▶ Exercise objective
Reproduce, from the lines below, exactly the stretch that begins at the line containing "La Tentation D'écrire (175, 142)" and ends at the line containing "Amadeus (272, 2529)", both included.

*** Begin section ***

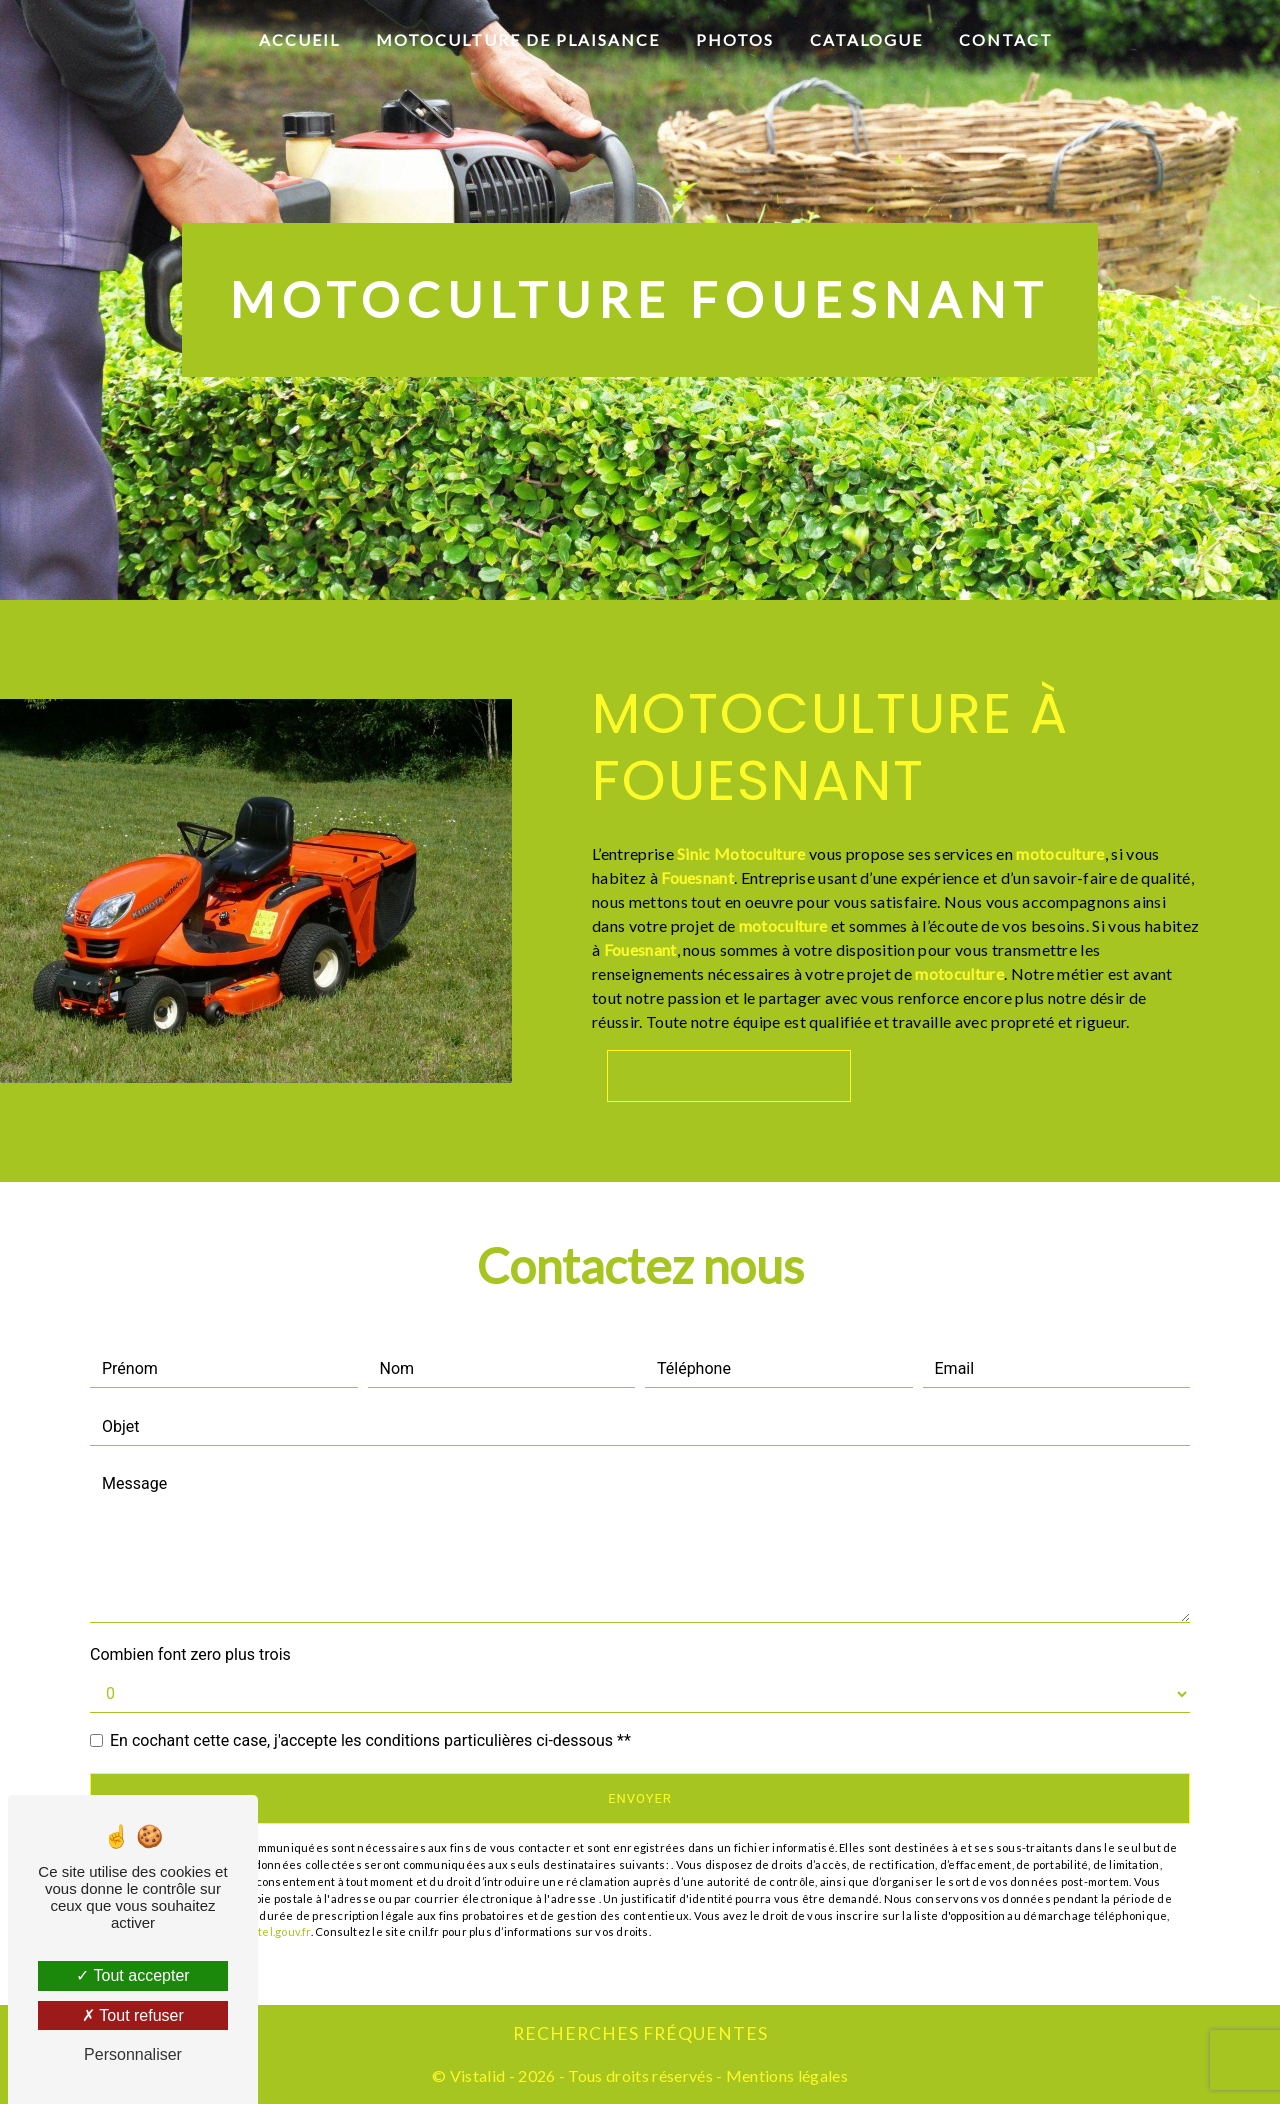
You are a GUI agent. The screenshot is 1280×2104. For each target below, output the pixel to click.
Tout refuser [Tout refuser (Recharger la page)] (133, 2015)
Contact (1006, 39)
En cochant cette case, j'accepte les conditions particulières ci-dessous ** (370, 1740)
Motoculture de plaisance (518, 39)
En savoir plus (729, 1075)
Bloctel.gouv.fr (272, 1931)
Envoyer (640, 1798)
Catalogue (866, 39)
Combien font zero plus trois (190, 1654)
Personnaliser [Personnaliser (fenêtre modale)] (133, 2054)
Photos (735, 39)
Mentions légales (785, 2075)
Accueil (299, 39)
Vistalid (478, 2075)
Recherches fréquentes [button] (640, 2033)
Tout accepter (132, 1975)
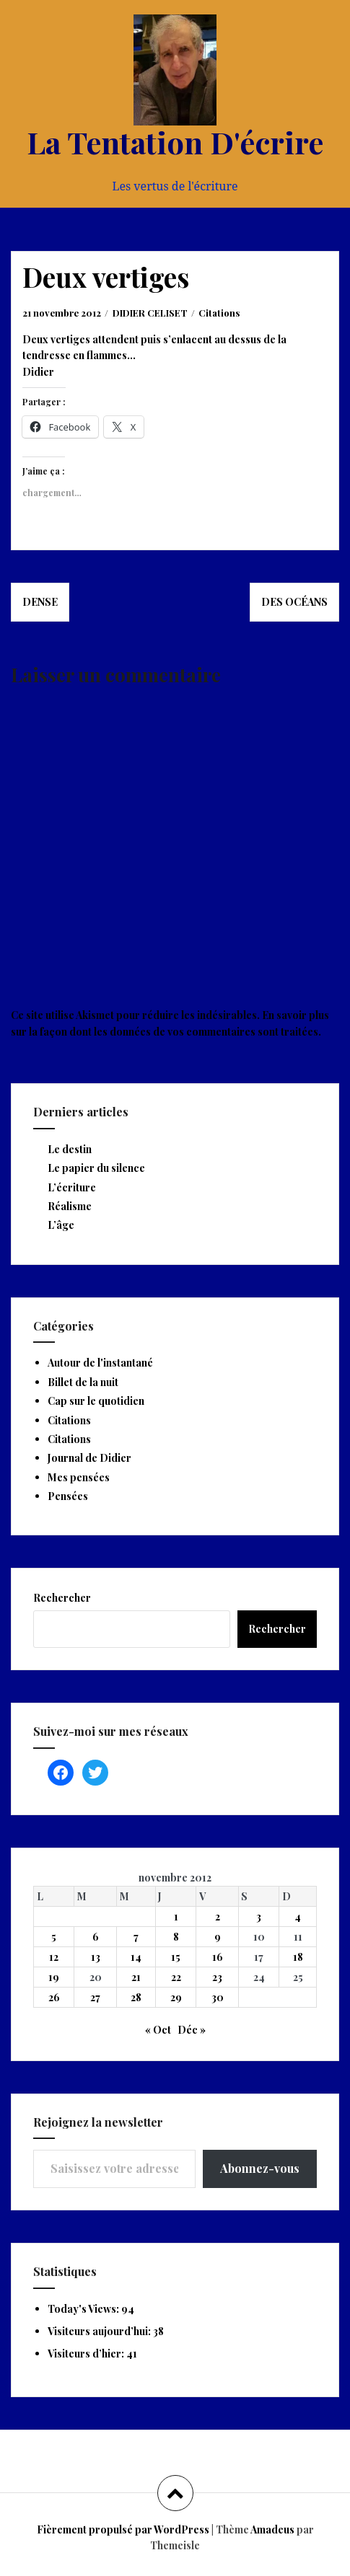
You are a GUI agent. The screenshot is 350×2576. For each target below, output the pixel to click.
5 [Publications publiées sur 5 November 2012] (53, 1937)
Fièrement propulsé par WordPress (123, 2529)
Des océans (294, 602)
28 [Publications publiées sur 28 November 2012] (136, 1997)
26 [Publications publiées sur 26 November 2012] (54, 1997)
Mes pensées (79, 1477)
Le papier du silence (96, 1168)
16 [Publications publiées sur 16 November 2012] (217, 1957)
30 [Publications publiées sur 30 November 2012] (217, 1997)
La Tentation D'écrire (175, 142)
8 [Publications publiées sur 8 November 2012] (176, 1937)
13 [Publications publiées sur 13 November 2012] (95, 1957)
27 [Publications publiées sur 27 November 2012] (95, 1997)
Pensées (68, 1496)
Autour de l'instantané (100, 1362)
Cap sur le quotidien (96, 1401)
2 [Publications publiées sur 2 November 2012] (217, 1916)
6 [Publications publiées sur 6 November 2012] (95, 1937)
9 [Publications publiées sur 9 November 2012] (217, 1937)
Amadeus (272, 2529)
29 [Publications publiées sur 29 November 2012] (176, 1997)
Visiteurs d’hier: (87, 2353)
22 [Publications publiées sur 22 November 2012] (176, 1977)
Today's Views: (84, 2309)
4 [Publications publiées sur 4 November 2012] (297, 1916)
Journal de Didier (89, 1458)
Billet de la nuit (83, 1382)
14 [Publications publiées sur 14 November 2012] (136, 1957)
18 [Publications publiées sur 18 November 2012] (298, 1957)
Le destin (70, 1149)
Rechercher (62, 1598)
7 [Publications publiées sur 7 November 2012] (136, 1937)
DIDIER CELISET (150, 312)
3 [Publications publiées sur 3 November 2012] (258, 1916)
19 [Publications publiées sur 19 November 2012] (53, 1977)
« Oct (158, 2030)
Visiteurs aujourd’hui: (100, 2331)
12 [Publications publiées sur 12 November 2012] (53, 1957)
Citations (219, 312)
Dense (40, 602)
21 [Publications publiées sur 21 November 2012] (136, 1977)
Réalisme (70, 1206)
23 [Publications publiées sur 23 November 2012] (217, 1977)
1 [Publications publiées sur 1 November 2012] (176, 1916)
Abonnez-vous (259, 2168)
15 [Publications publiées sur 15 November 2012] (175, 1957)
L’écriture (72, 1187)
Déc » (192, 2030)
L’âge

*** End section ***

▶ Result of the exercise
La Tentation D'écrire (175, 142)
8 [Publications publiées sur 8 November 2012] (176, 1937)
13 [Publications publiées sur 13 November 2012] (95, 1957)
27 [Publications publiées sur 27 November 2012] (95, 1997)
Pensées (68, 1496)
Autour de l'instantané (100, 1362)
Cap sur le quotidien (96, 1401)
2 [Publications publiées sur 2 November 2012] (217, 1916)
6 [Publications publiées sur 6 November 2012] (95, 1937)
9 [Publications publiées sur 9 November 2012] (217, 1937)
Amadeus (272, 2529)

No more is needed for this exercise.